WHAT THE TASK REQUIRES> Report each line of the entries below that has the word "groupe" in it.

Extracted page text data:
################

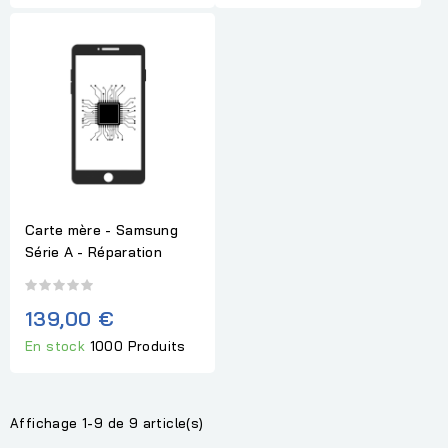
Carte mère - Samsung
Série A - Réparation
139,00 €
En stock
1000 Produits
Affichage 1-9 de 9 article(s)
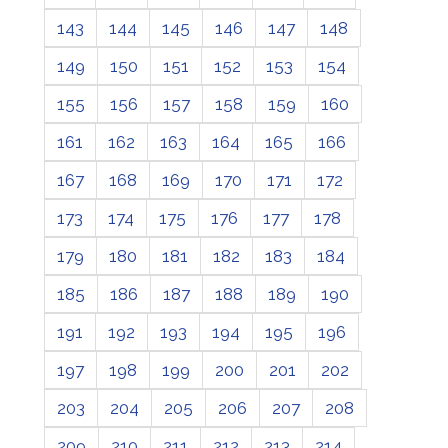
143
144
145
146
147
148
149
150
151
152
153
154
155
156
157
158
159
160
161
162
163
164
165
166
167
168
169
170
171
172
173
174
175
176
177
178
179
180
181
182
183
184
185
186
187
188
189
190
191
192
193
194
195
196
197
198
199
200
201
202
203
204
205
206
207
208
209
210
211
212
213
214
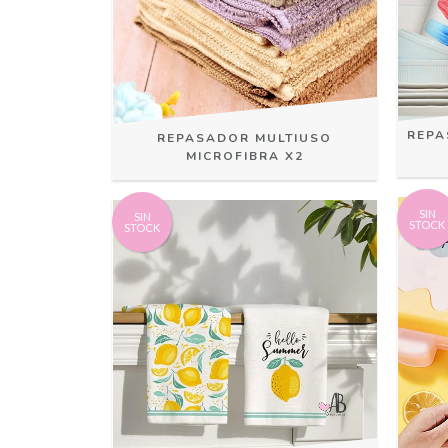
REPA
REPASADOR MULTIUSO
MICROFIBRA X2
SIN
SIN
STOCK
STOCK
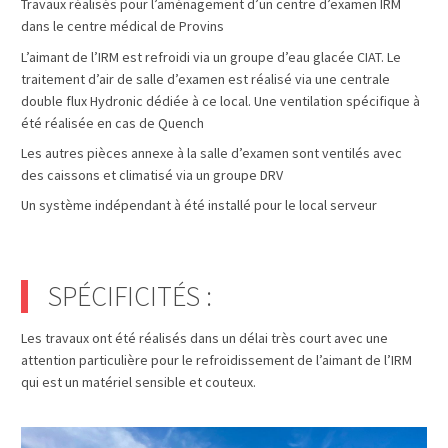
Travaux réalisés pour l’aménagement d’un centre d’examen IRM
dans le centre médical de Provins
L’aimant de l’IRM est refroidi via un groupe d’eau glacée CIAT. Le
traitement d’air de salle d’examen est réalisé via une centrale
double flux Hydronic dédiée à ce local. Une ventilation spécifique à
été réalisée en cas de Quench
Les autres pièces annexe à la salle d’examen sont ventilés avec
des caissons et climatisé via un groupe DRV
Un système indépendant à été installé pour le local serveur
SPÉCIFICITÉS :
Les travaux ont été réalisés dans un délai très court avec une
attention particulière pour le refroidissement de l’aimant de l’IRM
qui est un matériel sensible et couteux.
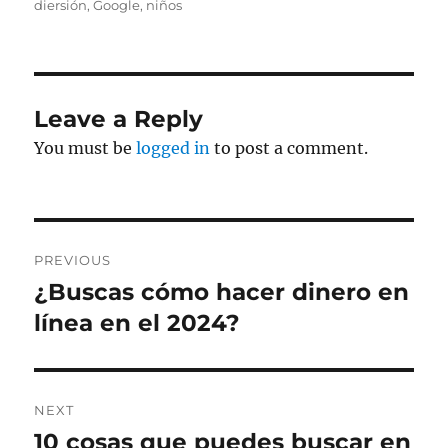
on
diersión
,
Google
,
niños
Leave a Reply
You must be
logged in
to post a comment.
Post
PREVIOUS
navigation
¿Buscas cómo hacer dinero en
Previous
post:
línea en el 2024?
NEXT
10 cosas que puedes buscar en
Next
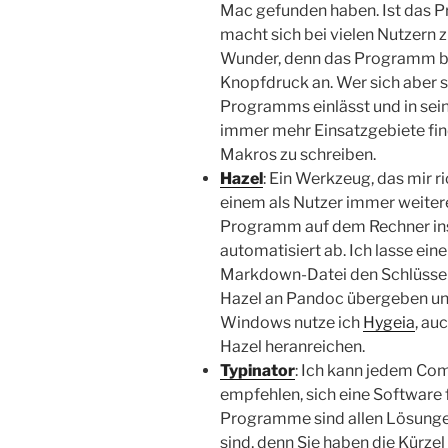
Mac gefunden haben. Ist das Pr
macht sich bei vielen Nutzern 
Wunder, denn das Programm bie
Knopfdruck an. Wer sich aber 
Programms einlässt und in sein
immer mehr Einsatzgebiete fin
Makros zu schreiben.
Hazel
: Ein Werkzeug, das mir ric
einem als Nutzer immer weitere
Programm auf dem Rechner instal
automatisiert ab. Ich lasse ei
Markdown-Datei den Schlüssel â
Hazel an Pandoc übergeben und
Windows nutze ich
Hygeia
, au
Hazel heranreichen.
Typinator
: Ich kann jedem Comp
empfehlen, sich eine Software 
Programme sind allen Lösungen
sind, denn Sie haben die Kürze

################

RESULT OF THE TASK>
L’aimant de l’IRM est refroidi via un groupe d’eau glacée CIAT. Le
des caissons et climatisé via un groupe DRV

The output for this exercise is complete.